> [Work request] The records that follow are to be given again exactly.

> [Material provided]

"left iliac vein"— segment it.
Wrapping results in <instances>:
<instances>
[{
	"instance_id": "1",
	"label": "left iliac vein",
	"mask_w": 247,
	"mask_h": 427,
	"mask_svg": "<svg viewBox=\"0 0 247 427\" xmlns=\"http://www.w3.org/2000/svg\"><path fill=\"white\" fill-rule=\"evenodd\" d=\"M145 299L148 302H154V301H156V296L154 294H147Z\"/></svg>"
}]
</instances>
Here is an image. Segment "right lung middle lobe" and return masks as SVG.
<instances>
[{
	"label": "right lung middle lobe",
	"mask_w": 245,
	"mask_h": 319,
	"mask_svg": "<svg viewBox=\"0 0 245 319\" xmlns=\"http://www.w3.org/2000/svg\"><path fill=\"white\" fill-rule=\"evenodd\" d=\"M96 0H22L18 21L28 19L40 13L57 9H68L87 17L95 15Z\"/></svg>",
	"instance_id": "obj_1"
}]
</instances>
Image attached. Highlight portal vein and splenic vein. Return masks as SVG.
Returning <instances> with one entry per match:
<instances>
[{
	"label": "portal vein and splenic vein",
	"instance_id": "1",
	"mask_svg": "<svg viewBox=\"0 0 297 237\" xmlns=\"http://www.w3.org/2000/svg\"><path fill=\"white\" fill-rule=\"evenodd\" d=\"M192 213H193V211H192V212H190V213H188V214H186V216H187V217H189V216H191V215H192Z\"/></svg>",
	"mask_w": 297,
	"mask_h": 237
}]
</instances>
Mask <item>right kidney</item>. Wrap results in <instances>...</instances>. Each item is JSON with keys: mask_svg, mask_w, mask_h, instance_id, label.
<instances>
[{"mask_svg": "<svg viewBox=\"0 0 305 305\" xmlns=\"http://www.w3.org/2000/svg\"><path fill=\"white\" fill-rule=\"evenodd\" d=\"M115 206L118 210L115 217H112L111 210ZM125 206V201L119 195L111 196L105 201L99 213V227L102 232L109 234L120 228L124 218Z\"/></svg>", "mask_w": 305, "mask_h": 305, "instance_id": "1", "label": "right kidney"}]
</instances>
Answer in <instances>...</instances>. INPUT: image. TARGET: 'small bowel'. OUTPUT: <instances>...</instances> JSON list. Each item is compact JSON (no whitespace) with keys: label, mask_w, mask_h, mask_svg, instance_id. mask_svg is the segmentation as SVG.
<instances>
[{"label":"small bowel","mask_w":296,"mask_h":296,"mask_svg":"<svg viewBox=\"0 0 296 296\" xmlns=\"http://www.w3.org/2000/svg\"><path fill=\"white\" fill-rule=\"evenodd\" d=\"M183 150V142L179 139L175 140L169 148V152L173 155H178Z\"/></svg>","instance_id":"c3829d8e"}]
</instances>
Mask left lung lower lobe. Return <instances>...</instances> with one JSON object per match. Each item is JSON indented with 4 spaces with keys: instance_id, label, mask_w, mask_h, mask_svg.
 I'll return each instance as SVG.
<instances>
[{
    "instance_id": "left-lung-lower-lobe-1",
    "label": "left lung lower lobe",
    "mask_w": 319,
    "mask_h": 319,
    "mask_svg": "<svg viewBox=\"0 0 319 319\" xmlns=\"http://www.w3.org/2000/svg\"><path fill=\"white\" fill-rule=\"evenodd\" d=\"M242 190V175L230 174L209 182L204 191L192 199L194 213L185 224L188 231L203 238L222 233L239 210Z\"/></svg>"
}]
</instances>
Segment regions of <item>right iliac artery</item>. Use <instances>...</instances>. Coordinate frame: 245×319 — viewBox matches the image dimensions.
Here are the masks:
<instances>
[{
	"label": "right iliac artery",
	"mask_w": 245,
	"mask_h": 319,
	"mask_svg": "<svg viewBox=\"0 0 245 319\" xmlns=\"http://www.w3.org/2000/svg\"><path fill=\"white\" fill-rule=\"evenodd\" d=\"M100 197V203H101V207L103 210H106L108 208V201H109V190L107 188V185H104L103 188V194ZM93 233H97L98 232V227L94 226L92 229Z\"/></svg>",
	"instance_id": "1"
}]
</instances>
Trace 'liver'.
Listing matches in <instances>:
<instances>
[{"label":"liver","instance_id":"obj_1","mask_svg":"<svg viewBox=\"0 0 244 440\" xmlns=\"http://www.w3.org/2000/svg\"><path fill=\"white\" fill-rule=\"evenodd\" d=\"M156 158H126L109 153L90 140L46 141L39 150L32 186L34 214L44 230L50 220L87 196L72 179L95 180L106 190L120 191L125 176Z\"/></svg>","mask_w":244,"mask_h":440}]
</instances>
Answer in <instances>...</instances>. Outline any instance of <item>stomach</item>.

> [Output of the exercise]
"left iliac vein"— segment it.
Wrapping results in <instances>:
<instances>
[{
	"instance_id": "1",
	"label": "left iliac vein",
	"mask_w": 247,
	"mask_h": 427,
	"mask_svg": "<svg viewBox=\"0 0 247 427\" xmlns=\"http://www.w3.org/2000/svg\"><path fill=\"white\" fill-rule=\"evenodd\" d=\"M145 299L148 302H154V301H156V296L154 294H147Z\"/></svg>"
}]
</instances>
Here is an image. Segment "right lung middle lobe" and return masks as SVG.
<instances>
[{
	"label": "right lung middle lobe",
	"mask_w": 245,
	"mask_h": 319,
	"mask_svg": "<svg viewBox=\"0 0 245 319\" xmlns=\"http://www.w3.org/2000/svg\"><path fill=\"white\" fill-rule=\"evenodd\" d=\"M96 0H22L18 21L28 19L40 13L57 9H68L87 17L95 15Z\"/></svg>",
	"instance_id": "obj_1"
}]
</instances>
Image attached. Highlight portal vein and splenic vein. Return masks as SVG.
Returning <instances> with one entry per match:
<instances>
[{
	"label": "portal vein and splenic vein",
	"instance_id": "1",
	"mask_svg": "<svg viewBox=\"0 0 297 237\" xmlns=\"http://www.w3.org/2000/svg\"><path fill=\"white\" fill-rule=\"evenodd\" d=\"M192 213H193V211H192V212H190V213H188V214H186V216H187V217H189V216H191V215H192Z\"/></svg>",
	"mask_w": 297,
	"mask_h": 237
}]
</instances>
Mask <item>right kidney</item>. Wrap results in <instances>...</instances>. Each item is JSON with keys: mask_svg, mask_w, mask_h, instance_id, label.
<instances>
[{"mask_svg": "<svg viewBox=\"0 0 305 305\" xmlns=\"http://www.w3.org/2000/svg\"><path fill=\"white\" fill-rule=\"evenodd\" d=\"M115 206L118 210L115 217H112L111 210ZM125 206V201L119 195L111 196L105 201L99 213V227L102 232L109 234L120 228L124 218Z\"/></svg>", "mask_w": 305, "mask_h": 305, "instance_id": "1", "label": "right kidney"}]
</instances>
Answer in <instances>...</instances>. INPUT: image. TARGET: 'small bowel'. OUTPUT: <instances>...</instances> JSON list. Each item is compact JSON (no whitespace) with keys: label, mask_w, mask_h, mask_svg, instance_id. mask_svg is the segmentation as SVG.
<instances>
[{"label":"small bowel","mask_w":296,"mask_h":296,"mask_svg":"<svg viewBox=\"0 0 296 296\" xmlns=\"http://www.w3.org/2000/svg\"><path fill=\"white\" fill-rule=\"evenodd\" d=\"M183 150V142L179 139L175 140L169 148V152L173 155H178Z\"/></svg>","instance_id":"c3829d8e"}]
</instances>
Mask left lung lower lobe. Return <instances>...</instances> with one JSON object per match. Each item is JSON indented with 4 spaces with keys: instance_id, label, mask_w, mask_h, mask_svg.
 I'll return each instance as SVG.
<instances>
[{
    "instance_id": "left-lung-lower-lobe-1",
    "label": "left lung lower lobe",
    "mask_w": 319,
    "mask_h": 319,
    "mask_svg": "<svg viewBox=\"0 0 319 319\" xmlns=\"http://www.w3.org/2000/svg\"><path fill=\"white\" fill-rule=\"evenodd\" d=\"M242 190V175L230 174L209 182L204 191L192 199L194 213L185 224L188 231L203 238L222 233L239 210Z\"/></svg>"
}]
</instances>
Segment regions of <item>right iliac artery</item>. Use <instances>...</instances>. Coordinate frame: 245×319 — viewBox matches the image dimensions.
Here are the masks:
<instances>
[{
	"label": "right iliac artery",
	"mask_w": 245,
	"mask_h": 319,
	"mask_svg": "<svg viewBox=\"0 0 245 319\" xmlns=\"http://www.w3.org/2000/svg\"><path fill=\"white\" fill-rule=\"evenodd\" d=\"M100 197V203H101V207L103 210H106L108 208V201H109V190L107 188V185H104L103 188V194ZM93 233H97L98 232V227L94 226L92 229Z\"/></svg>",
	"instance_id": "1"
}]
</instances>
Trace 'liver'.
Listing matches in <instances>:
<instances>
[{"label":"liver","instance_id":"obj_1","mask_svg":"<svg viewBox=\"0 0 244 440\" xmlns=\"http://www.w3.org/2000/svg\"><path fill=\"white\" fill-rule=\"evenodd\" d=\"M156 158H126L109 153L90 140L46 141L39 150L32 186L34 214L44 230L50 220L87 196L72 179L95 180L106 190L120 191L125 176Z\"/></svg>","mask_w":244,"mask_h":440}]
</instances>
Answer in <instances>...</instances>. Outline any instance of <item>stomach</item>.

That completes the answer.